心的なとらえ方の場合もあって、kapti signifonでは「理解する」に近い意味になっています。kapti sencon, nuancon, intenconなどの表現もあります。kapti situacion, problemonも同様です。この語義では、修飾する副詞としては、ĝuste, bone, pleneなどがふさわしいでしょう。なおkapti mesaĝonは、状況によって、聴覚的に「聞き逃さない」でも心的に「理解する」でもありうるでしょうか。

Mi subite kaptis bonan ideon [penson].「突然よい考えを思いついた」では、少し異なる心的なとらえ方が表されています。おもしろいことに、これとほぼ同じことをSubite bona ideo kaptis min.と表現することもできます。後者では、人の意識的行為なしに考えが現れてきたかのように表現しています。

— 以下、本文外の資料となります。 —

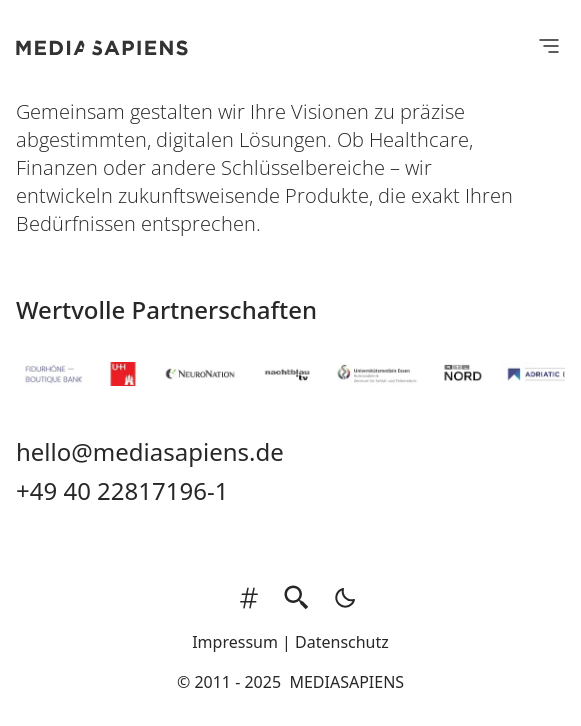 Image resolution: width=581 pixels, height=726 pixels. What do you see at coordinates (549, 45) in the screenshot?
I see `[Open Menu]` at bounding box center [549, 45].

kaptiは基本的な語義としては主語である人の意志を伴う行為であり、抽象的な語義に転じている場合も大抵そうなのですが、思考や感情を表す抽象名詞が主語となり、人を表す目的語をとることがあるのです。kaptiの「捕える」という基本的な意味からして、Min kaptis maltrakvilo kaj timo.「不安と恐れが私を捕えた」のように、冷静さを欠いた高ぶった感情を意味する語の場合に特に使いやすいでしょう。ほかに、iluzio, deziro, tento, bedaŭro, timo, teruro, furiozo, konfuzo, emocio, kolero, konsterniĝo, nostalgio, angoroなどが使われています。

病気も同様で、kapti malvarmumon「風邪をひく」、kapti nazkataron「鼻炎にかかる」などと並んで、Podagro kaptis min.「痛風にかかった」のように使った例があります。

kaptiĝi「捕まる, 捕えられる」には、kaptiのいくつかの使い方に対応した使い方があります。kaptiĝi en malliberejo「牢獄に捕えられる」、kaptiĝi en ŝtormo「嵐で足止めを食う」、kaptiĝi de la beleco「美しさのとりこになる」、kaptiĝi de pesimismo [entuziasmo]「悲観論[熱狂]にとらわれる」などです。